Scoperto piano per una strage a scuola: arrestato un 17enne con simpatie neonaziste
- 30 Marzo 2026
- Posted by: Tony
- Categoria: Economia
I carabinieri del Raggruppamento Operativo Speciale (ROS) hanno arrestato un minorenne di 17 anni originario di Pescara e residente a Perugia, ritenuto responsabile di un progetto volto a realizzare una strage in un istituto scolastico.
Allo stesso giovane vengono contestati reati collegati alla propaganda e all’istigazione a delinquere per motivi di discriminazione razziale, etnica e religiosa, nonché la detenzione di materiali con finalità riconducibili al terrorismo.

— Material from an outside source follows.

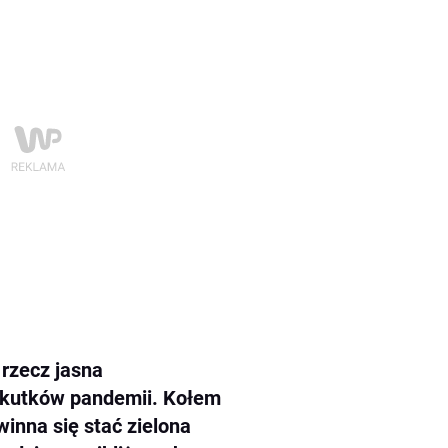
 rzecz jasna
skutków pandemii. Kołem
nna się stać zielona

Le attività investigative riconducono la pianificazione a fasi avanzate: il ragazzo, secondo gli accertamenti, stava costruendo armi artigianali e sperimentando la realizzazione di ordigni a contenuto chimico, oltre a seguire canali Telegram dediti alla diffusione di teorie sulla presunta superiorità della «razza ariana».

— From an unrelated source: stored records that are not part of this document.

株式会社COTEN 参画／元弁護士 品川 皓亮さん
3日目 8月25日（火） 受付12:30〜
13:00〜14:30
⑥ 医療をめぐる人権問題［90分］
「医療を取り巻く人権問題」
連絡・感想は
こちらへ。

L’operazione coordinata si è svolta su più regioni, con interventi che hanno interessato Abruzzo, Emilia Romagna, Umbria e Toscana, nell’ambito di un’attività di contrasto alle minacce di matrice estremista e violenta sul territorio nazionale.

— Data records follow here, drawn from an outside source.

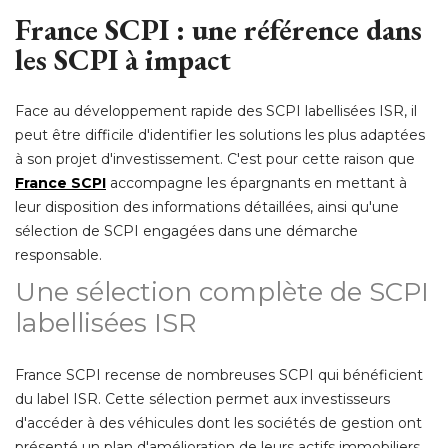
France SCPI : une référence dans
les SCPI à impact
Face au développement rapide des SCPI labellisées ISR, il
peut être difficile d'identifier les solutions les plus adaptées
à son projet d'investissement. C'est pour cette raison que 
France SCPI
 accompagne les épargnants en mettant à 
leur disposition des informations détaillées, ainsi qu'une
sélection de SCPI engagées dans une démarche
responsable. 
Une sélection complète de SCPI
labellisées ISR
France SCPI recense de nombreuses SCPI qui bénéficient
du label ISR. Cette sélection permet aux investisseurs
d'accéder à des véhicules dont les sociétés de gestion ont
présenté un plan d'amélioration de leurs actifs immobiliers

Dettagli dell’operazione e origine delle indagini
Dalle indagini è emerso che la progettazione presentava elementi di emulazione rispetto all’attacco alla Columbine High School del 20 aprile 1999, con l’intenzione dichiarata di seguire l’azione con il suicidio dell’autore.
L’inchiesta è stata avviata nel mese di ottobre 2025 dalla Sezione Anticrimine di L’Aquila, a seguito di attività preliminari e sviluppi informativi risalenti a un’indagine antiterrorismo precedente, denominata Imperium, conclusa nel luglio 2025 dalla Sezione Anticrimine Carabinieri di Brescia e coordinata dalla Direzione Distrettuale Antimafia e Antiterrorismo di Brescia.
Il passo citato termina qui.